What to produce - Copy the records below exactly, starting at the line that contains "Canarische Eilande" and ending at the line that contains "Odličan izbor felni, kvalitet za repliku i"; leave out any pictures.

Input -
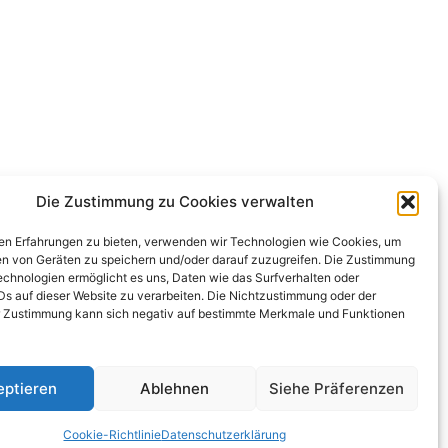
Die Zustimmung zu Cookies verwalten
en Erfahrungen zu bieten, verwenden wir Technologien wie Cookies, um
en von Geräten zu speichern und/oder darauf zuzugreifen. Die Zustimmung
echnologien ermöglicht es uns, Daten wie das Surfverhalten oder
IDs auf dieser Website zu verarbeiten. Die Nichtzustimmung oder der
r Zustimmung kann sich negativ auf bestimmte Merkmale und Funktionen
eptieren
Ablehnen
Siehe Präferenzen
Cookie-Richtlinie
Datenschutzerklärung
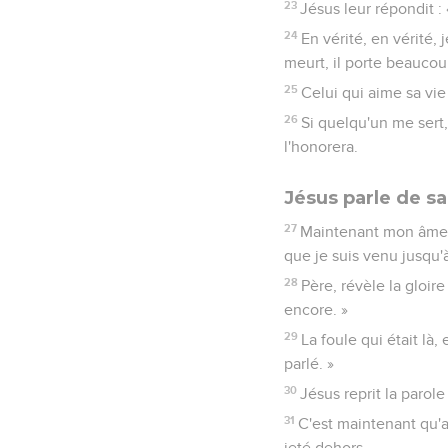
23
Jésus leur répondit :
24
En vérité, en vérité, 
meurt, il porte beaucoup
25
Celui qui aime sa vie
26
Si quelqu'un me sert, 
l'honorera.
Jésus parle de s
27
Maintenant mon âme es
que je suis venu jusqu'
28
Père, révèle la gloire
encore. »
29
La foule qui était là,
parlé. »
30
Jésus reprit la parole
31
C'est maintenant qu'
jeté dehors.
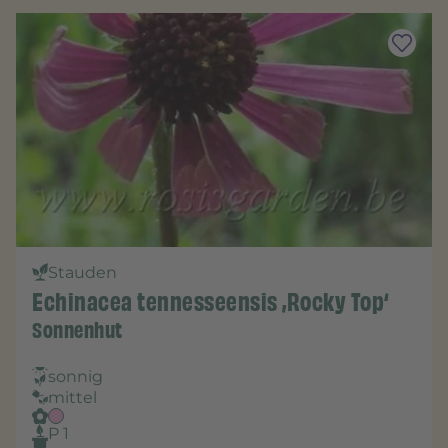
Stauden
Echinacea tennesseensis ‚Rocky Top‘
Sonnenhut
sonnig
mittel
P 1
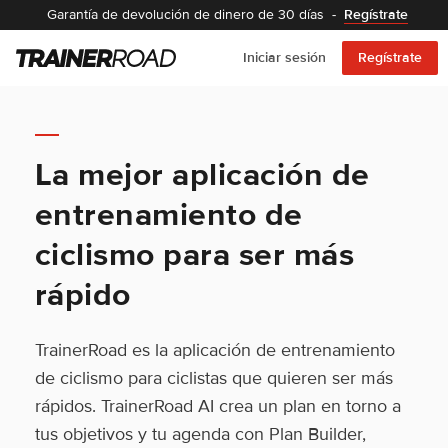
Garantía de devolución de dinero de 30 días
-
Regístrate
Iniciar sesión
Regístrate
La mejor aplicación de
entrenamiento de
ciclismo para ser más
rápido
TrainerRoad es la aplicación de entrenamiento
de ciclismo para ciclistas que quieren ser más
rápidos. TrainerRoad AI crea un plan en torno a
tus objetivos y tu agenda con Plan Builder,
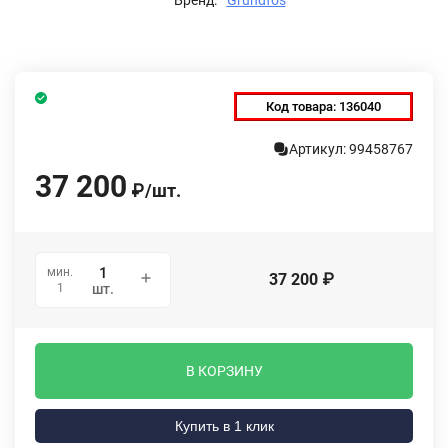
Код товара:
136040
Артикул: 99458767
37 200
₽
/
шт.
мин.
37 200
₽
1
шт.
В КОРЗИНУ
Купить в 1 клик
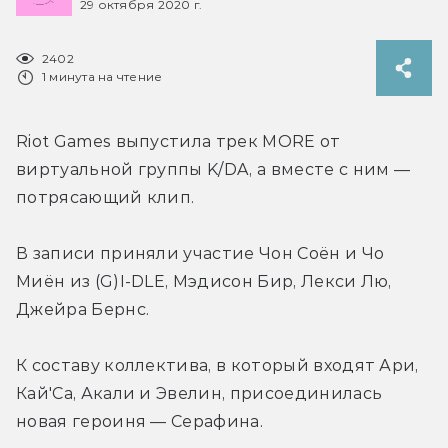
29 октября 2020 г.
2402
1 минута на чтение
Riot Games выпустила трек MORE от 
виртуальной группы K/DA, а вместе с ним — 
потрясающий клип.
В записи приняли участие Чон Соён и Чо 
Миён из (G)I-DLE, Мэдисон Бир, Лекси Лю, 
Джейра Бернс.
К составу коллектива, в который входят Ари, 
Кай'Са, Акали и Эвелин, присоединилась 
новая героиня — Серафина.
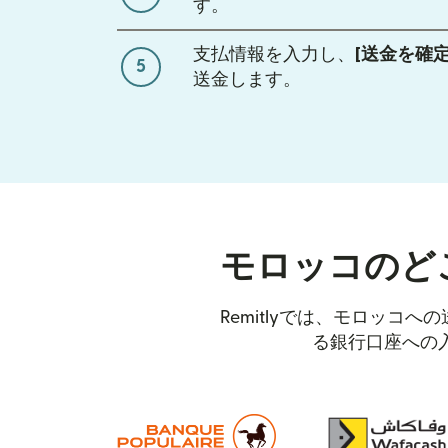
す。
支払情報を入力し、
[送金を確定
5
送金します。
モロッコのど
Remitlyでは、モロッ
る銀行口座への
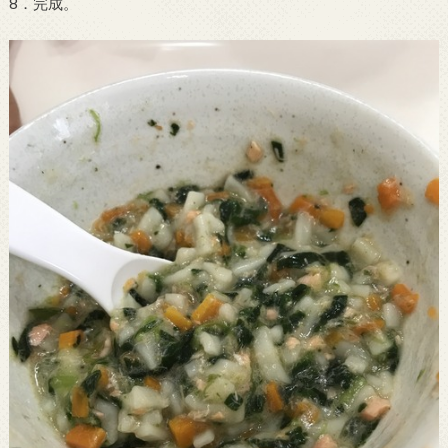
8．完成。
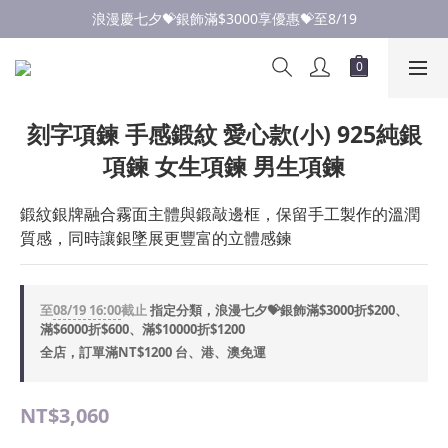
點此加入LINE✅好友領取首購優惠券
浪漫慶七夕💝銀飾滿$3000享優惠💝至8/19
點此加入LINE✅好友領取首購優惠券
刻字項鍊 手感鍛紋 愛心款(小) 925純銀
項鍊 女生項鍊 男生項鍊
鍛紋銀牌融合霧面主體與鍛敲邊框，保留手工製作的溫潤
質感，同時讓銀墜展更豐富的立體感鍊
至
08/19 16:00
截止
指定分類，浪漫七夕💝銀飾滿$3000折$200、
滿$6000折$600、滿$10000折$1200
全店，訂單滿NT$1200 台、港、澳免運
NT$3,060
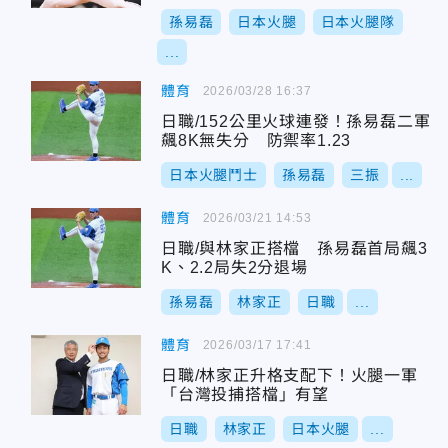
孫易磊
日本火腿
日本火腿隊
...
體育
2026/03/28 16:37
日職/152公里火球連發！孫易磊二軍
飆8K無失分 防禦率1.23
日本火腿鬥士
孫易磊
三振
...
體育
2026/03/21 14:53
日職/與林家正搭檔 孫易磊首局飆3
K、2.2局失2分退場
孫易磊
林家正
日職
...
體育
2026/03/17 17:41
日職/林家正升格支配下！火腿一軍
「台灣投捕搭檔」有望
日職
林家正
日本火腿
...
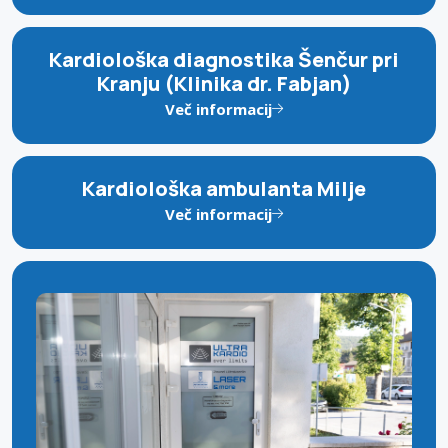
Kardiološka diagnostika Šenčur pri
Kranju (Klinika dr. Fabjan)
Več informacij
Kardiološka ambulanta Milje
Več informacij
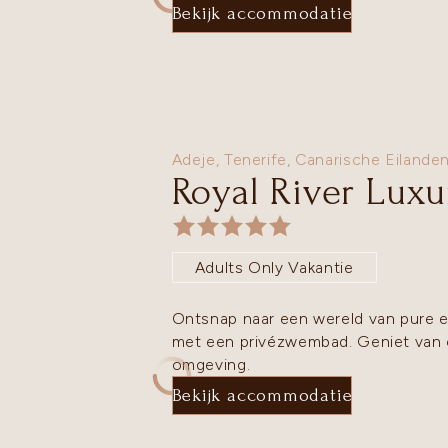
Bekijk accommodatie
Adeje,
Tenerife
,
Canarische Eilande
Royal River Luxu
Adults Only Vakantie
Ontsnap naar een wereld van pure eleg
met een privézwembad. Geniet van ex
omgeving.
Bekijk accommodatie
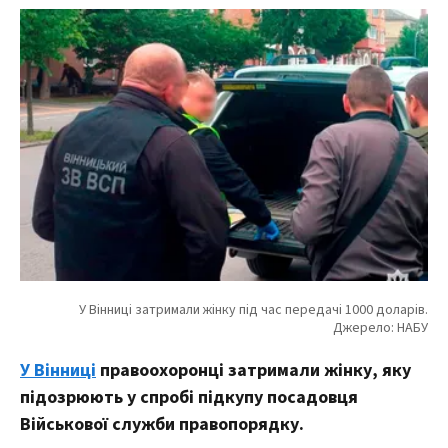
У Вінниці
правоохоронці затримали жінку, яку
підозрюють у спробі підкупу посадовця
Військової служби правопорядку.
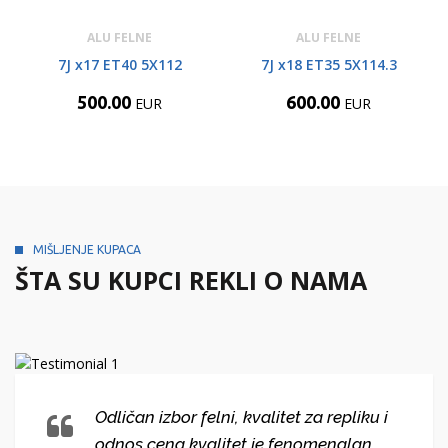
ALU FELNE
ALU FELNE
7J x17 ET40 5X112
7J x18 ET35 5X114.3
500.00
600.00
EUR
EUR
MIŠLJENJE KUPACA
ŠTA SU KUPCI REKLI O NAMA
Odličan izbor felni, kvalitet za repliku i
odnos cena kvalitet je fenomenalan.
==
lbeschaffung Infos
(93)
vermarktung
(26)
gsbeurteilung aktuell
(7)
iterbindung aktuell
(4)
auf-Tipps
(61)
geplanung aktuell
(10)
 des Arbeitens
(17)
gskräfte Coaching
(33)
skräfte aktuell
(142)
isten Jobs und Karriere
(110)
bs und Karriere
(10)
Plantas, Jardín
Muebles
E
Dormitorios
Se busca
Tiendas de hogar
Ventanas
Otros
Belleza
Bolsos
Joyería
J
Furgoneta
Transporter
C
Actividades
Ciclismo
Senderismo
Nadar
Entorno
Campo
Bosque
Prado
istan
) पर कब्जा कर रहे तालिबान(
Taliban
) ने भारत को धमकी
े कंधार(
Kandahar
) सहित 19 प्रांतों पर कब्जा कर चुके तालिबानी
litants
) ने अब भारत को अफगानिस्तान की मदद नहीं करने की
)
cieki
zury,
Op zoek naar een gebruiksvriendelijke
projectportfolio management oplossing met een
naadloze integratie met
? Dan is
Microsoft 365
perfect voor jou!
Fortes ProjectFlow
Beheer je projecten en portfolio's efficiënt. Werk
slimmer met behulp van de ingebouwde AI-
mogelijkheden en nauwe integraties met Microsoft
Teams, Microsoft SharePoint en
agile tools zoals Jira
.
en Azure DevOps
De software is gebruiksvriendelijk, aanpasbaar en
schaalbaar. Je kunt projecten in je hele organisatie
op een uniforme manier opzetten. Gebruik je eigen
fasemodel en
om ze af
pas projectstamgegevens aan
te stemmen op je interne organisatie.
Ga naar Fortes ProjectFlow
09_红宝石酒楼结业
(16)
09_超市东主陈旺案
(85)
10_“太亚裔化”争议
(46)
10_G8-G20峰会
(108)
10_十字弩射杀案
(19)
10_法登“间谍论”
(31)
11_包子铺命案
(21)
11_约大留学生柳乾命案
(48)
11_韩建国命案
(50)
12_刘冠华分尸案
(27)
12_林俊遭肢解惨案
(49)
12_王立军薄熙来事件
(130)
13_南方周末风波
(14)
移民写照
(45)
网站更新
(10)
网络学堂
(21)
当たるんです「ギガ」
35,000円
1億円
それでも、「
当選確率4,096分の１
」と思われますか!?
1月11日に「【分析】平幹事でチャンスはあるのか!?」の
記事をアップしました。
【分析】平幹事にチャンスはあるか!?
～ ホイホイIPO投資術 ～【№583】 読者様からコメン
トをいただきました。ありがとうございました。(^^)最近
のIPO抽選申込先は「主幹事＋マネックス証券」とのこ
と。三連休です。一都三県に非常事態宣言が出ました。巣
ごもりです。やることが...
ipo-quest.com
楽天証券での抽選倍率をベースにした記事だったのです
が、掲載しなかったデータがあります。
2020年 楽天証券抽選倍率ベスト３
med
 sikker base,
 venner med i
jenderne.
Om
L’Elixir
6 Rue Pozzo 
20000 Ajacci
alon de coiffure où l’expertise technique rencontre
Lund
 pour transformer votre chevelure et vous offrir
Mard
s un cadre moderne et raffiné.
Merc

Result below -
Canarische Eilande
Royal River Luxu
Adults Only Vakantie
Ontsnap naar een wereld van pure eleg
met een privézwembad. Geniet van ex
omgeving.
Bekijk accommodatie
У Вінниці
правоохоронці затримали жінку, яку
підозрюють у спробі підкупу посадовця
Військової служби правопорядку.
ALU FELNE
ALU FELNE
7J x17 ET40 5X112
7J x18 ET35 5X114.3
500.00
600.00
EUR
EUR
MIŠLJENJE KUPACA
ŠTA SU KUPCI REKLI O NAMA
Odličan izbor felni, kvalitet za repliku i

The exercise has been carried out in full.